━━ Data records

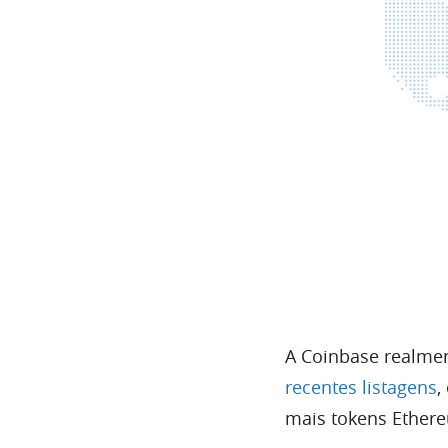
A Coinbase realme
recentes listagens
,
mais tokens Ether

━━━━
━━ Data records

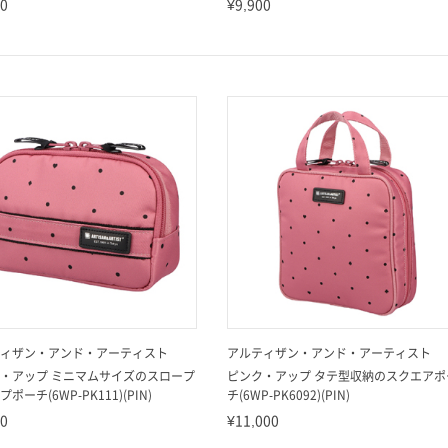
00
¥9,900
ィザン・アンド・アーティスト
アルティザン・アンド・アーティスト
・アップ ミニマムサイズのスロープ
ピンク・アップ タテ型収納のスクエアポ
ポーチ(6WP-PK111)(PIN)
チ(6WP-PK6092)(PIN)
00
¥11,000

━━━━

From the data above, output only the lines between the line containing "A Coinbase realme" and the line containing "mais tokens Ether", inclusive, exactly as written.

A Coinbase realme
recentes listagens
,
mais tokens Ether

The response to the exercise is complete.